Details
-
Bug
-
Status: Open
-
Minor
-
Resolution: Unresolved
-
3.2.0, 3.2.1
-
None
-
None
Description
The `subset` argument for `DataFrame.replace()` accepts one or more column names. In pyspark 3.2 the case of the column names must match the column names in the schema exactly or the replacements will not take place.
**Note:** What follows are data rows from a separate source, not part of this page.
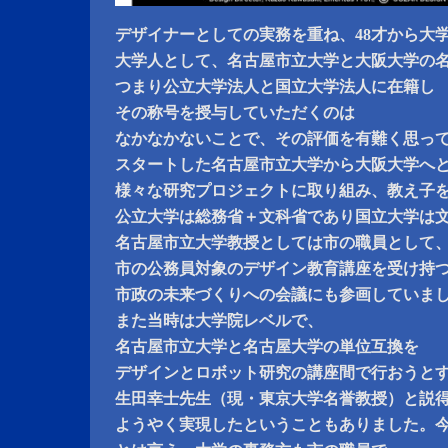
デザイナーとしての実務を重ね、48才から大
大学人として、名古屋市立大学と大阪大学の
つまり公立大学法人と国立大学法人に在籍し
その称号を授与していただくのは
なかなかないことで、その評価を有難く思っ
スタートした名古屋市立大学から大阪大学へ
様々な研究プロジェクトに取り組み、教え子
公立大学は総務省＋文科省であり国立大学は
名古屋市立大学教授としては市の職員として
市の公務員対象のデザイン教育講座を受け持
市政の未来づくりへの会議にも参画していま
また当時は大学院レベルで、
名古屋市立大学と名古屋大学の単位互換を
デザインとロボット研究の講座間で行おうと
生田幸士先生（現・東京大学名誉教授）と説
ようやく実現したということもありました。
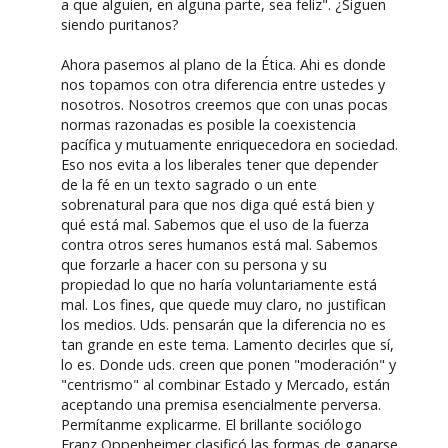
a que alguien, en alguna parte, sea feliz". ¿Siguen
siendo puritanos?
Ahora pasemos al plano de la Ética. Ahi es donde
nos topamos con otra diferencia entre ustedes y
nosotros. Nosotros creemos que con unas pocas
normas razonadas es posible la coexistencia
pacífica y mutuamente enriquecedora en sociedad.
Eso nos evita a los liberales tener que depender
de la fé en un texto sagrado o un ente
sobrenatural para que nos diga qué está bien y
qué está mal. Sabemos que el uso de la fuerza
contra otros seres humanos está mal. Sabemos
que forzarle a hacer con su persona y su
propiedad lo que no haría voluntariamente está
mal. Los fines, que quede muy claro, no justifican
los medios. Uds. pensarán que la diferencia no es
tan grande en este tema. Lamento decirles que sí,
lo es. Donde uds. creen que ponen "moderación" y
"centrismo" al combinar Estado y Mercado, están
aceptando una premisa esencialmente perversa.
Permítanme explicarme. El brillante sociólogo
Franz Oppenheimer clasificó las formas de ganarse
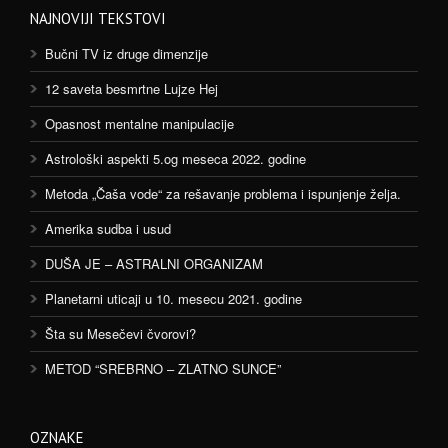
NAJNOVIJI TEKSTOVI
Bučni TV iz druge dimenzije
12 saveta besmrtne Lujze Hej
Opasnost mentalne manipulacije
Astrološki aspekti 5.og meseca 2022. godine
Metoda „Čaša vode“ za rešavanje problema i ispunjenje želja.
Amerika sudba i usud
DUŠA JE – ASTRALNI ORGANIZAM
Planetarni uticaji u 10. mesecu 2021. godine
Šta su Mesečevi čvorovi?
METOD “SREBRNO – ZLATNO SUNCE”
OZNAKE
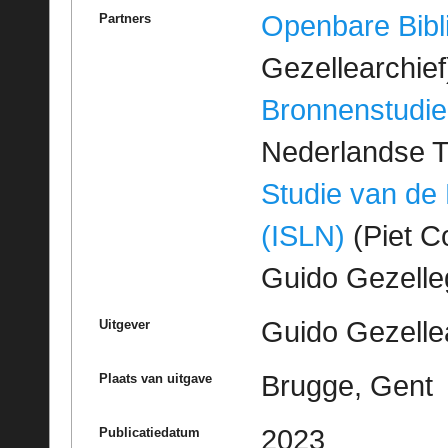
Openbare Bibl
Partners
Gezellearchief
Bronnenstudie
Nederlandse T
Studie van de
(ISLN)
(Piet Co
Guido Gezell
Guido Gezelle
Uitgever
Brugge, Gent
Plaats van uitgave
2023
Publicatiedatum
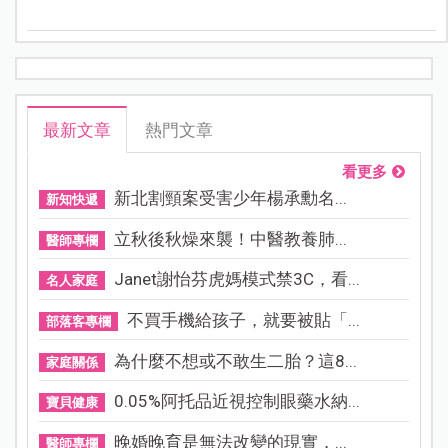
最新文章
熱門文章
看更多
新北割頸案受害少年楊承勳名...
新知快遞
立秋後秋燥來襲！中醫教養肺...
醫師專欄
Janet謝怡芬虎媽模式禁3C，看...
名人家庭
不買手機給孩子，就要被貼「...
部落客專欄
為什麼不想或不敢生二胎？這8...
家庭關係
0.05%阿托品近視控制眼藥水納...
寶貝健康
晚婚晚育是無法改變的現實，...
醫師專欄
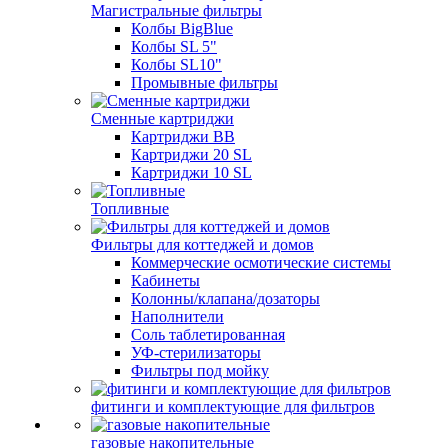
Магистральные фильтры
Колбы BigBlue
Колбы SL 5"
Колбы SL10"
Промывные фильтры
Сменные картриджи
Картриджи BB
Картриджи 20 SL
Картриджи 10 SL
Топливные
Фильтры для коттеджей и домов
Коммерческие осмотические системы
Кабинеты
Колонны/клапана/дозаторы
Наполнители
Соль таблетированная
УФ-стерилизаторы
Фильтры под мойку
фитинги и комплектующие для фильтров
газовые накопительные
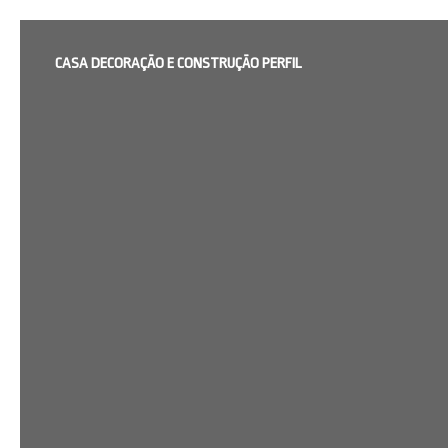
CASA DECORAÇÃO E CONSTRUÇÃO PERFIL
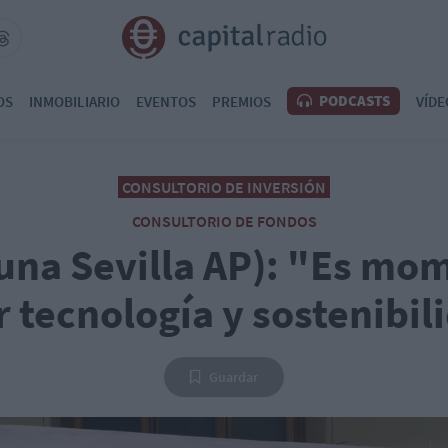
PODCASTS
OS
INMOBILIARIO
EVENTOS
PREMIOS
VÍDE
CONSULTORIO DE INVERSIÓN
CONSULTORIO DE FONDOS
una Sevilla AP): "Es mo
r tecnología y sostenibil
Guardar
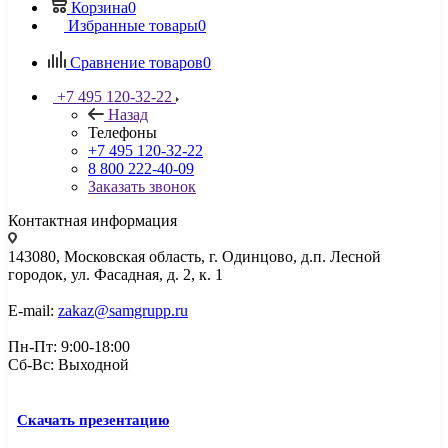
Корзина
0
Избранные товары
0
Сравнение товаров
0
+7 495 120-32-22
Назад
Телефоны
+7 495 120-32-22
8 800 222-40-09
Заказать звонок
Контактная информация
143080, Mосковская область, г. Одинцово, д.п. Лесной
городок, ул. Фасадная, д. 2, к. 1
E-mail:
zakaz@samgrupp.ru
Пн-Пт: 9:00-18:00
Сб-Вс: Выходной
Скачать презентацию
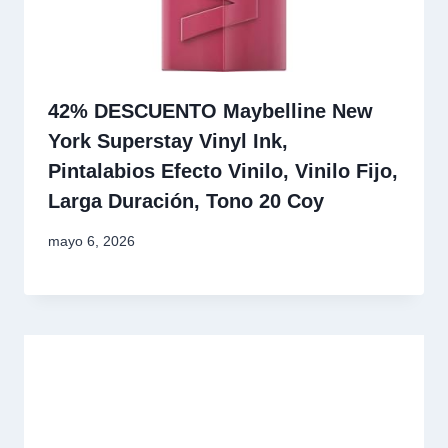
42% DESCUENTO Maybelline New
York Superstay Vinyl Ink,
Pintalabios Efecto Vinilo, Vinilo Fijo,
Larga Duración, Tono 20 Coy
mayo 6, 2026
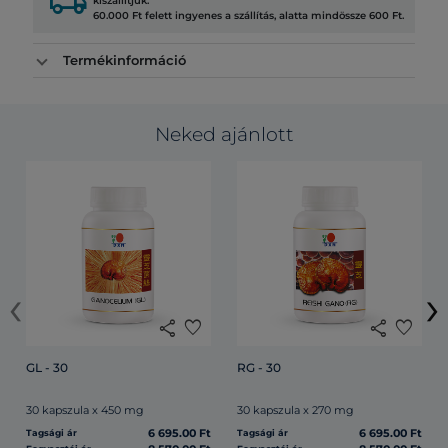
local_shipping
kiszállítjuk.
60.000 Ft felett ingyenes a szállítás, alatta mindössze 600 Ft.
Termékinformáció
Neked ajánlott
‹
›
share
favorite
share
favorite
GL - 30
RG - 30
30 kapszula x 450 mg
30 kapszula x 270 mg
6 695.00 Ft
6 695.00 Ft
Tagsági ár
Tagsági ár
In earlier versions (3.1.2 was tested) the argument is case insensitive.
Minimal example:
replace_dict = {'wrong': 'right'}
df = spark.createDataFrame(
{{ [['wrong', 'wrong']], }}
schema=['case_matched', 'case_unmatched']
)
df2 = df.replace(replace_dict, subset=['case_matched', 'Case_Unmatched'])
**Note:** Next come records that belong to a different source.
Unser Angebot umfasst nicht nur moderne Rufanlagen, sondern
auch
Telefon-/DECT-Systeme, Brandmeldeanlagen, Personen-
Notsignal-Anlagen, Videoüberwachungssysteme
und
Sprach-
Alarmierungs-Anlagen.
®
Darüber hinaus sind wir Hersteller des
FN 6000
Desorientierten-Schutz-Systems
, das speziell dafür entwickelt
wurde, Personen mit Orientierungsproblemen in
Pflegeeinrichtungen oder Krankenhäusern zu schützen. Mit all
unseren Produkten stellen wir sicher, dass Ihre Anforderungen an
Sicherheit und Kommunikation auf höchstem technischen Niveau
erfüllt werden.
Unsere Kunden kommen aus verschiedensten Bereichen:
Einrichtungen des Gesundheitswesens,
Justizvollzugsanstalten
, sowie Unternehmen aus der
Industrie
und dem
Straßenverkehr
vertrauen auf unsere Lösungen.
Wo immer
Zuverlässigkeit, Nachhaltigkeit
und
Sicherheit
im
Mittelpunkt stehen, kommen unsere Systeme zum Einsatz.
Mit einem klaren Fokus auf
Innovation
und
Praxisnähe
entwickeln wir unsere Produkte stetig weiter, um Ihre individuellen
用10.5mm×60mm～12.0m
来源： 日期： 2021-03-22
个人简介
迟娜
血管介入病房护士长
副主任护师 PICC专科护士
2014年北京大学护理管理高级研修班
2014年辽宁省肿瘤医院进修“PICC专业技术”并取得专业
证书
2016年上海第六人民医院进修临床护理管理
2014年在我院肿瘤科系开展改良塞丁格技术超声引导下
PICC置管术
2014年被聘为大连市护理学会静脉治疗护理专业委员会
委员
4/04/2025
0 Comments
In pyspark 3.2 (tested 3.2.0, 3.2.1 via pip on windows and 3.2.0 on Databricks) the result is:
case_matched | case_unmatched |
right | wrong |
While in pyspark 3.1 (tested 3.1.2 via pip on windows and 3.1.2 on Databricks) the result is:
case_matched | case_unmatched |
right | right |
I believe the expected behaviour is that shown in pyspark 3.1 as in all other situations column names are accepted in a case insensitive manner.